What is the most I can do sexually with my girlfriend before marriage? Can I engage in any act so long as it does not stimulate the genitals?
May I suggest you take a different approach and ask different questions? You mention marriage, so I infer you’re engaged to your girlfriend or on the threshold of engagement, correct? If not, then take this advice in light of how you would want your future wife—whoever that might be—to be treated by the men she dates before meeting you.
First off, to answer your initial question, it’s prudent to engage only in chaste hugging and kissing—brief kissing. Men are “microwaves” and women are “crockpots,” so don’t delude yourself into thinking you can avoid being sexually aroused by any type of passionate encounter with your girlfriend. Nothing wrong with being sexually attracted to a prospective spouse; you should be, in fact.
However, be sober in realizing that you can “heat up” quickly and therefore increasingly desire to engage in the marital act prematurely. We can easily compromise our consciences when we’re in the throes of passion.
But ask yourself this question: how can I best prepare to be a great husband? And how can I best witness to my girlfriend regarding what she should expect from a boyfriend and prospective husband?
Learn to cultivate the virtue of self-control now. You’ll need it in marriage, including at those times when you might desire conjugal intimacy with your spouse but for one legitimate reason or another you’ll have to exercise discipline and seek express love for your wife in non-conjugal ways.

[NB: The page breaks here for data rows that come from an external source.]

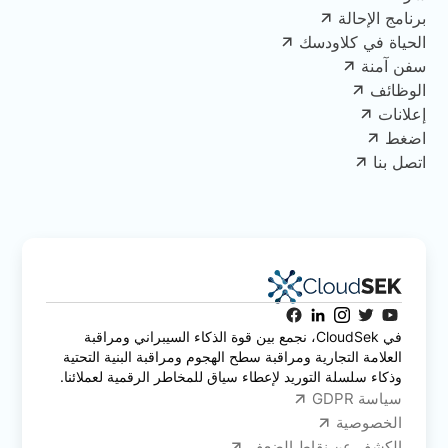
برنامج الإحالة
الحياة في كلاودسك
سفن آمنة
الوظائف
إعلانات
اضغط
اتصل بنا
في CloudSek، نجمع بين قوة الذكاء السيبراني ومراقبة
العلامة التجارية ومراقبة سطح الهجوم ومراقبة البنية التحتية
وذكاء سلسلة التوريد لإعطاء سياق للمخاطر الرقمية لعملائنا.
سياسة GDPR
الخصوصية
الكشف عن نقاط الضعف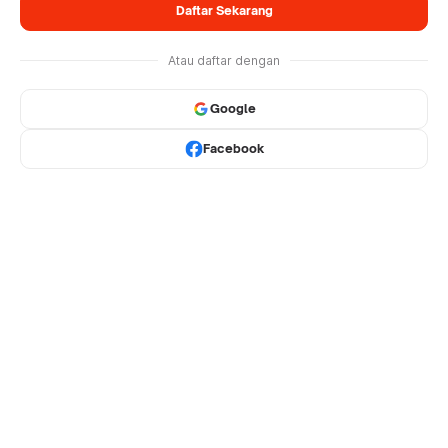
Daftar Sekarang
Atau daftar dengan
Google
Facebook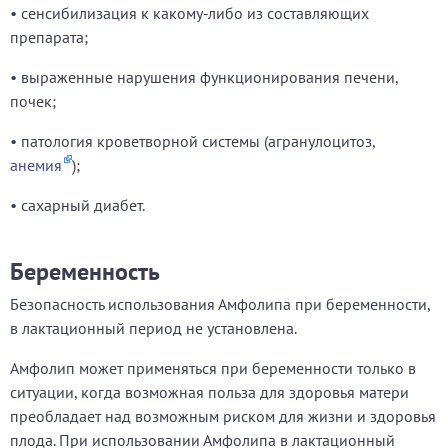
• сенсибилизация к какому-либо из составляющих
препарата;
• выраженные нарушения функционирования печени,
почек;
• патология кроветворной системы (агранулоцитоз,
анемия
);
• сахарный диабет.
Беременность
Безопасность использования Амфолипа при беременности,
в лактационный период не установлена.
Амфолип может применяться при беременности только в
ситуации, когда возможная польза для здоровья матери
преобладает над возможным риском для жизни и здоровья
плода. При использовании Амфолипа в лактационный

Spend time with your girlfriend. Get to know each other well. Learn how to communicate well with her. Discern whether the two of you have the makings for a good marriage, which will involve much more than conjugal intimacy. And if you can love your wife in various non-conjugal ways, you won’t have to worry about conjugal intimacy. She’ll be more than disposed.
In general, honor your girlfriend. If you become engaged and get married, you’ll both be well-prepared for marriage. If not, then you will have given your girlfriend a great virtuous standard by which she can measure prospective husbands and quickly walk away from those who don’t measure up. That would be wonderful gift in our misguided culture today in which women are often asked to succumb to the premarital demands of their boyfriends.
Meditate on St. Paul’s words about how a husband should lay down his life for his wife as Jesus Christ did for his Mystical Bride, the Church (Eph. 5:25). That’s our standard as Christian men. And with God’s grace, it’s not simply possible but preferable, and much more preferable than any ill-founded alternative the world would propose today.